Kondisi ini dapat ditangani melalui perubahan gaya hidup, obat-obatan, terapi vakum, suntikan, hingga pemasangan implan penis sesuai rekomendasi dokter.
6. Risiko kanker penis ikut meningkat
Meski tergolong jarang, risiko kanker penis meningkat pada usia lanjut. Kebersihan organ intim yang kurang baik, infeksi tertentu, hingga paparan sinar ultraviolet berlebihan dapat meningkatkan risikonya.
Karena itu, pria dianjurkan rutin memperhatikan kondisi kulit penis. Bila muncul benjolan, luka yang tidak kunjung sembuh, atau perubahan warna kulit, segera lakukan pemeriksaan ke dokter.

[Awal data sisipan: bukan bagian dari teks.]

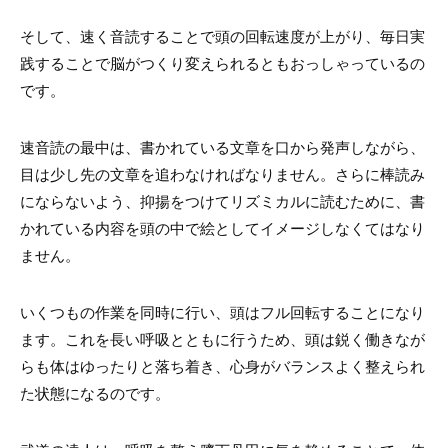
そして、速く音読することで頭の回転速度が上がり、毎日実
践することで脳がつくり変えられるともおっしゃっているの
です。
速音読の最中は、書かれている文章を口から発声しながら、
目は少し先の文章を追わなければなりません。さらに棒読み
にならないよう、抑揚をつけてリズミカルに読むために、書
かれている内容を頭の中で絵としてイメージしなくてはなり
ません。
いくつもの作業を同時に行い、頭はフル回転することになり
ます。これを長い呼吸とともに行うため、頭は鋭く働きなが
らも体はゆったりと落ち着き、心身がバランスよく整えられ
た状態になるのです。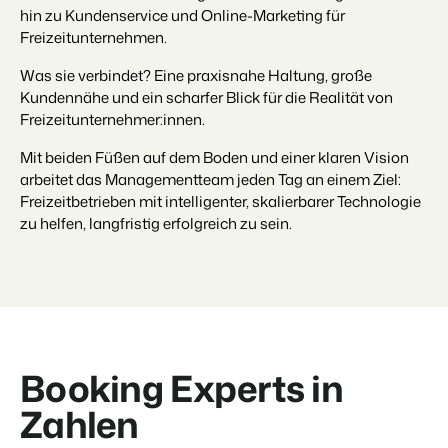
hin zu Kundenservice und Online-Marketing für
Freizeitunternehmen.
Was sie verbindet? Eine praxisnahe Haltung, große
Kundennähe und ein scharfer Blick für die Realität von
Freizeitunternehmer:innen.
Mit beiden Füßen auf dem Boden und einer klaren Vision
arbeitet das Managementteam jeden Tag an einem Ziel:
Freizeitbetrieben mit intelligenter, skalierbarer Technologie
zu helfen, langfristig erfolgreich zu sein.
Booking Experts in
Zahlen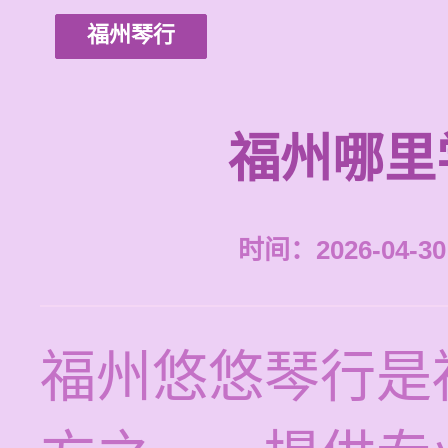
福州琴行
福州哪里
时间：2026-04-30 
福州悠悠琴行是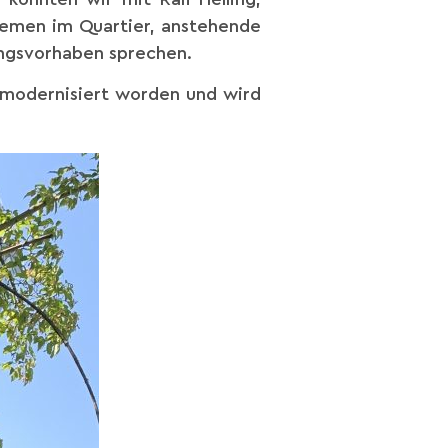
Themen im Quartier, anstehende
ungsvorhaben sprechen.
r modernisiert worden und wird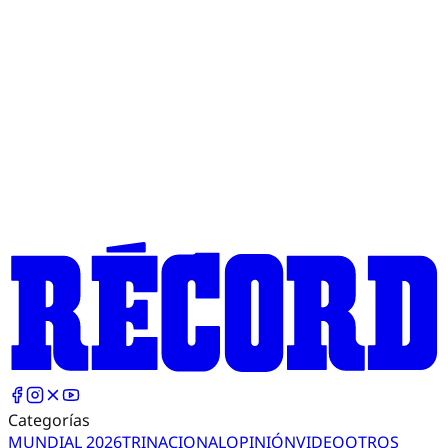
Categorías
MUNDIAL 2026
TRI
NACIONAL
OPINIÓN
VIDEO
OTROS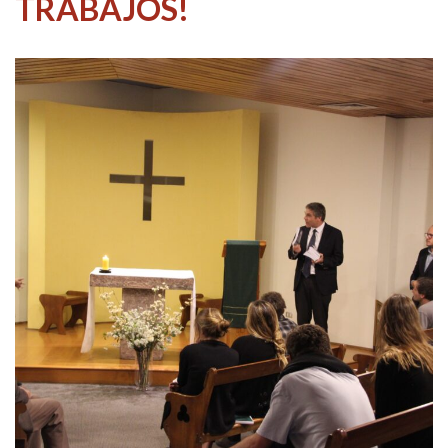
TRABAJOS!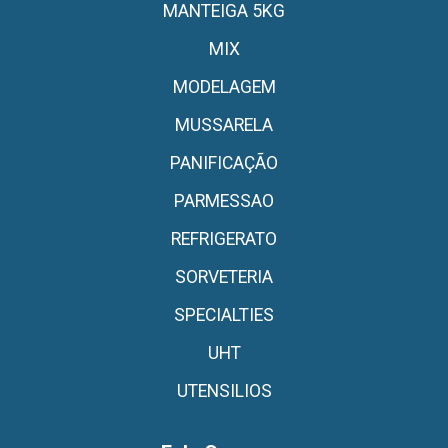
MANTEIGA 5KG
MIX
MODELAGEM
MUSSARELA
PANIFICAÇÃO
PARMESSAO
REFRIGERATO
SORVETERIA
SPECIALTIES
UHT
UTENSILIOS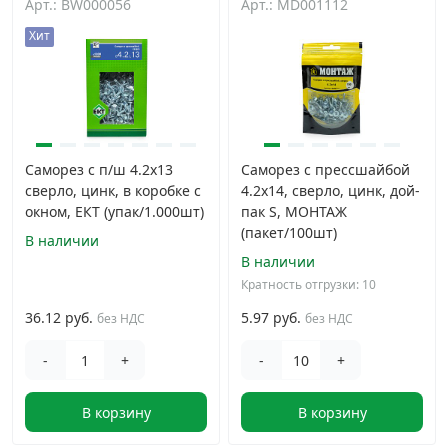
Арт.: BW000056
Арт.: MD001112
Хит
Саморез с п/ш 4.2х13
Саморез с прессшайбой
сверло, цинк, в коробке с
4.2x14, сверло, цинк, дой-
окном, ЕКТ (упак/1.000шт)
пак S, МОНТАЖ
(пакет/100шт)
В наличии
В наличии
Кратность отгрузки: 10
36.12 руб.
5.97 руб.
без НДС
без НДС
-
+
-
+
В корзину
В корзину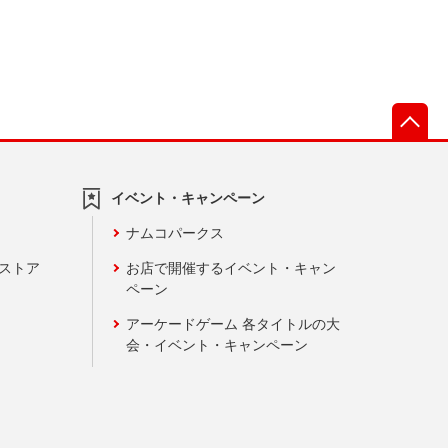
先
イベント・キャンペーン
ナムコパークス
ンストア
お店で開催するイベント・キャン
ペーン
アーケードゲーム 各タイトルの大
会・イベント・キャンペーン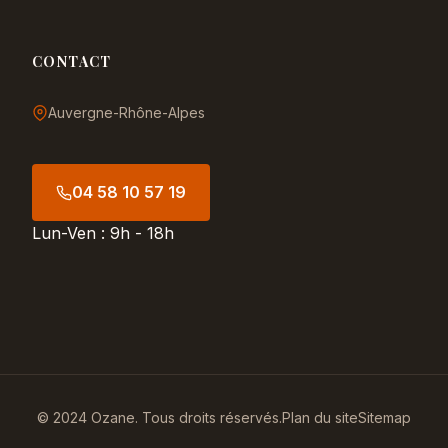
CONTACT
Auvergne-Rhône-Alpes
04 58 10 57 19
Lun-Ven : 9h - 18h
© 2024 Ozane. Tous droits réservés.
Plan du site
Sitemap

Sebagian besar perubahan pada penis merupakan bagian dari proses penuaan yang normal. Namun, apabila perubahan tersebut disertai nyeri, gangguan ereksi yang menetap, kelengkungan yang semakin berat, atau muncul benjolan maupun luka, sebaiknya segera berkonsultasi dengan dokter spesialis urologi.
Menjaga berat badan ideal, rutin berolahraga, mengonsumsi makanan bergizi, tidak merokok, serta tidur yang cukup tetap menjadi cara terbaik untuk menjaga kesehatan penis sekaligus kesehatan tubuh secara menyeluruh hingga usia lanjut.